We know the other context for this “scientific” paper: Nestlé has its fingers in many holes and certainly must feel threatened by this new grassroots agricultural framework. Why? Because this incredible agricultural advancement that goes far beyond new technology to satisfy the same old paradigm of Henry Ford and Justus von Leibig leads to an astoundingly enormous cut in their profit margins. They know that if more and more people get on board with growing their own food, sourcing local regeneratively-produced meats and produce from local farmers, Nestlé and its many brands will collapse like a deck of cards. And they are scared sh*tless about it. That’s why they’ve formed the EAT Forum, and why they’ve produced this report and purposely went about to demonize meat and elevate veg[etari]an diets as “more healthy.”

Really, when we get down to the bare bones of it all, it’s merely a marketing ploy to, as someone said on Facebook about this same paper, “…extend and consolidate Nestlé’s stranglehold on its ability to profit from marketing their ultra-processed food products worldwide… [and] to push the food system towards foods with high markups that will maximize Nestlé’s profitability.”

To some of you, this may sound like some conspiracy theory thing to wave off, but if you think about it, much of it really makes a lot of sense, doesn’t it?

For me personally, it really cast an enormous amount of doubt on the efficacy of industrialized agriculture and its ability to give any hope in hell of saving our sorry asses when our day of reckoning finally comes.

Want an even blunter opinion from me? I think that study is absolute insanity, and so utterly asinine on many levels it’s amazing these people that dared to attribute their names to this paper think that anything they suggested will actually work in reality. Honestly, you simply cannot come up with any real solutions sitting in an ivory tower staring at computer monitors with fancy modelling graphics without getting your boots dirty.

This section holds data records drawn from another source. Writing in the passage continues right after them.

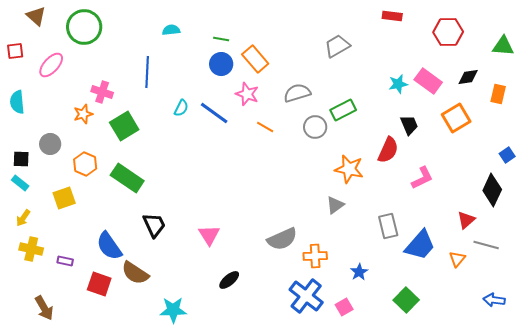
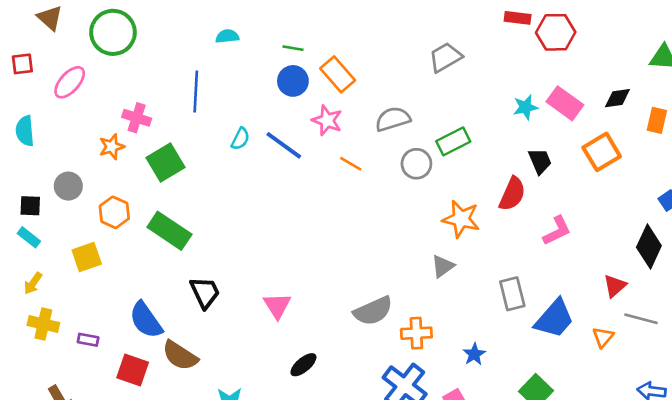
red hexagon: (448, 32) -> (556, 32), moved

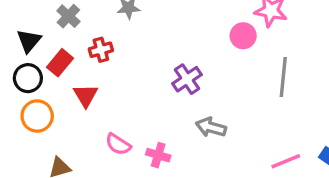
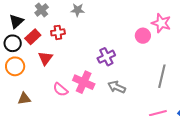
gray line: (283, 77) -> (162, 76), moved
pink cross: (158, 155) -> (84, 82), moved, size x1.5

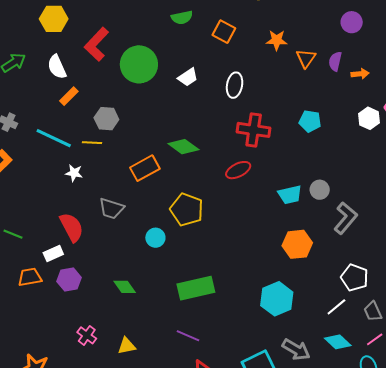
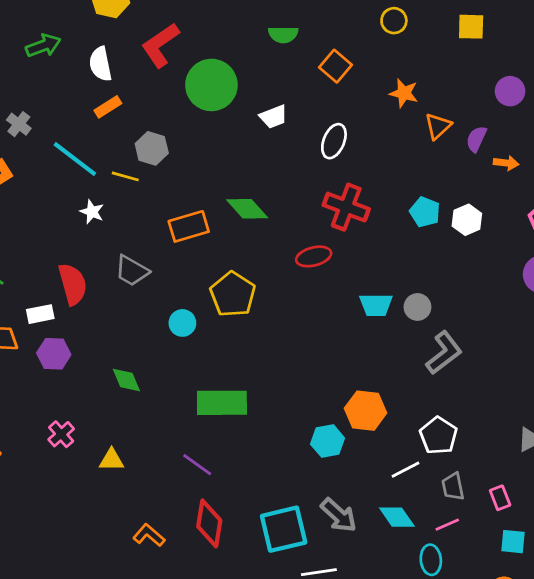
white hexagon: (369, 118) -> (467, 220), moved
orange hexagon: (297, 244) -> (366, 411), moved
cyan hexagon: (277, 299) -> (328, 441), size x0.7

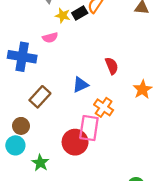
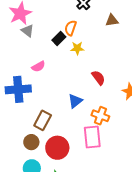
yellow star: (63, 16) -> (77, 48), moved
brown circle: (21, 126) -> (31, 142), moved
red circle: (75, 142) -> (57, 148), moved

Now that that’s out of the way, let me take the time to explain a bit more about why Springmann et. al. (2018)’s “options” for the environment are so very wrong. 


​Stop Ignoring and Abusing the Soil

When a paper that is supposed to be “the most comprehensive analysis” on the impact of the food system on the environment bears only one tiny mention of the word “soil,” and confines that mention only in their “Uncertainty” section where it’s tied to their questioning of the validity and plausibility of soil carbon sequestration, it is most definitely not a comprehensive analysis. This study deliberately ignored a fundamentally important piece of the puzzle, and could only tout the “importance” of better and more advanced technology for more judicial means of nitrogen and phosphorus fertilizer application. 

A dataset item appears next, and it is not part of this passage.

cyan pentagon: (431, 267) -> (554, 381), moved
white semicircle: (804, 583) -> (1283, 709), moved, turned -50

I also noticed that there was absolutely no mention of the effects of tillage on the soil and the surrounding environment downhill, even downstream, either. It seemed to me that the soil didn’t matter one iota to them. Not even the soil biota, the earthworms, the mycorrhizae, or even the effort to build back organic matter that has been so depleted from repeated tillage practices for the past century and then some.

This is so utterly shameful and disappointing for a paper that is supposed to be “the most comprehensive analysis” of the impacts of the food system on the environment!! Honestly, does the soil not matter as being an integral part of the environment?? Doesn’t it bear sufficient importance to actually be much more front and centre than technology, demonizing meat and livestock, and even food waste?? 

I certainly think so, and I encourage everyone reading this, who have gotten this far with me, to do the same.

Beautiful Soil

Soil is the very skin of the Earth, the most crucial part of Life itself, that bridges the gap between the biotic (plants and animals) and the abiotic (rocks, water). It is made up of both minerals from beneath the surface that are brought up by geological and physical workings of the Earth, and the decomposed or decomposing material of plants and animals. Plants, for the most part, are the greatest soil builders, with the help of animals, and especially protozoa including bacteria, fungi and archaea. These microscopic organisms have formed mutually beneficial partnerships with plants’ roots, where they actively run a bartering system. Plants receive necessary nutrients that only the microbes can break down with their enzymes, and in return give these microbes liquid carbon for energy. Plants that die get turned into organic matter, then eventually soil, just as animals that have died will (as well as their manures), and act to feed the next generation of life. 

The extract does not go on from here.